## Your goal:
Set down the records exactly, and omit any image found in them.

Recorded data

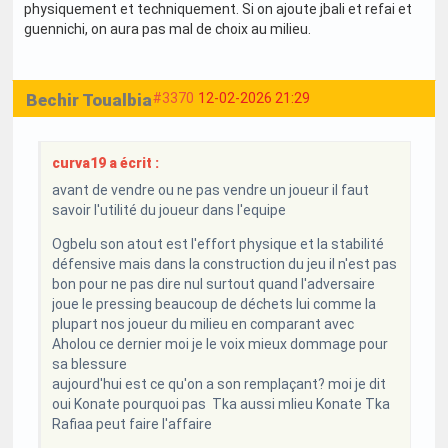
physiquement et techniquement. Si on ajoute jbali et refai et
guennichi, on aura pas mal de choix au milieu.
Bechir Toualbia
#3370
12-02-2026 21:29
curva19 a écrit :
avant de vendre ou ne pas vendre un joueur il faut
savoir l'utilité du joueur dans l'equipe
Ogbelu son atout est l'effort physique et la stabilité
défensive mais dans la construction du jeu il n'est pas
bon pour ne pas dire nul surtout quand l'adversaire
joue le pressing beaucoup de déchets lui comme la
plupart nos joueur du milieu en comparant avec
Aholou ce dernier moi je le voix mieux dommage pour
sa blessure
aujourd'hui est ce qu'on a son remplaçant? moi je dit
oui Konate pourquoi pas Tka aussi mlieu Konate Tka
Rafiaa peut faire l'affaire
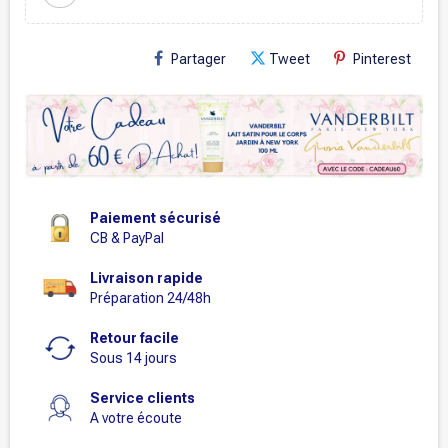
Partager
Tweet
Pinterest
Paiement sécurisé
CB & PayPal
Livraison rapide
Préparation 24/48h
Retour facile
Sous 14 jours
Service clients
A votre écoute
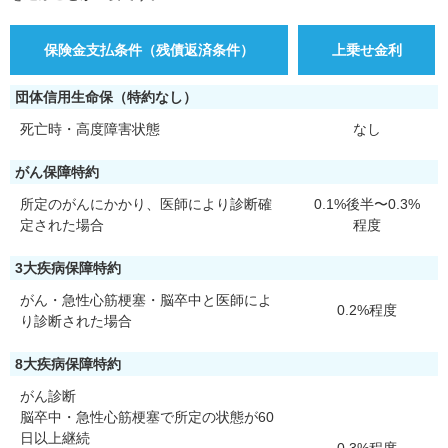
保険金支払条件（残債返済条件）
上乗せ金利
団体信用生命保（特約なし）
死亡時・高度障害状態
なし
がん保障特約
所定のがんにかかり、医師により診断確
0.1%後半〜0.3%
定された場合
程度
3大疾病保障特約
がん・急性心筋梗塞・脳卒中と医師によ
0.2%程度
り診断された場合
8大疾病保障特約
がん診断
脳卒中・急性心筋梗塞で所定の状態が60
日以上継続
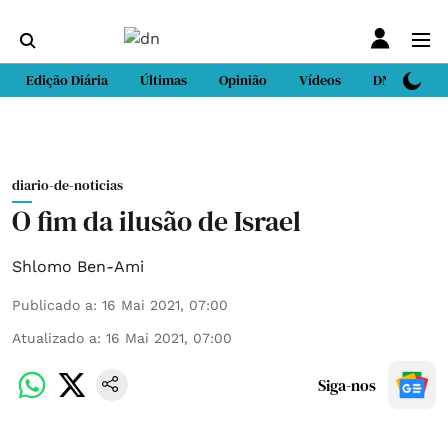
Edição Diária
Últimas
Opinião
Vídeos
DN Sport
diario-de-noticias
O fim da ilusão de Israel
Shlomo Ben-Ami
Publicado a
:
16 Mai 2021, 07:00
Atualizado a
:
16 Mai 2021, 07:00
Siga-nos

## Reply to the task:
physiquement et techniquement. Si on ajoute jbali et refai et
guennichi, on aura pas mal de choix au milieu.
Bechir Toualbia
#3370
12-02-2026 21:29
curva19 a écrit :
avant de vendre ou ne pas vendre un joueur il faut
savoir l'utilité du joueur dans l'equipe
Ogbelu son atout est l'effort physique et la stabilité
défensive mais dans la construction du jeu il n'est pas
bon pour ne pas dire nul surtout quand l'adversaire
joue le pressing beaucoup de déchets lui comme la
plupart nos joueur du milieu en comparant avec
Aholou ce dernier moi je le voix mieux dommage pour
sa blessure
aujourd'hui est ce qu'on a son remplaçant? moi je dit
oui Konate pourquoi pas Tka aussi mlieu Konate Tka
Rafiaa peut faire l'affaire
Partager
Tweet
Pinterest
Paiement sécurisé
CB & PayPal
Livraison rapide
Préparation 24/48h
Retour facile
Sous 14 jours
Service clients
A votre écoute
保険金支払条件（残債返済条件）
上乗せ金利
団体信用生命保（特約なし）
死亡時・高度障害状態
なし
がん保障特約
所定のがんにかかり、医師により診断確
0.1%後半〜0.3%
定された場合
程度
3大疾病保障特約
がん・急性心筋梗塞・脳卒中と医師によ
0.2%程度
り診断された場合
8大疾病保障特約
がん診断
脳卒中・急性心筋梗塞で所定の状態が60
日以上継続
Edição Diária
Últimas
Opinião
Vídeos
DN Sport
diario-de-noticias
O fim da ilusão de Israel
Shlomo Ben-Ami
Publicado a
:
16 Mai 2021, 07:00
Atualizado a
:
16 Mai 2021, 07:00
Siga-nos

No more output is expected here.